▶ **SOURCE DATA**
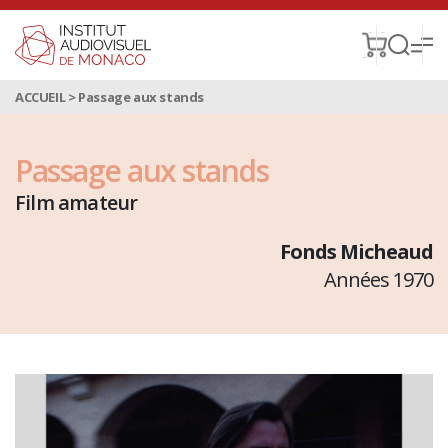
ACCUEIL
>
Passage aux stands
Passage aux stands
Film amateur
Fonds Micheaud
Années 1970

▶ **WHAT THIS TASK INVOLVES**
Print the data again, word for word, without any pictures.

▶ **SOLUTION FOR THIS TASK**
ACCUEIL
>
Passage aux stands
Passage aux stands
Film amateur
Fonds Micheaud
Années 1970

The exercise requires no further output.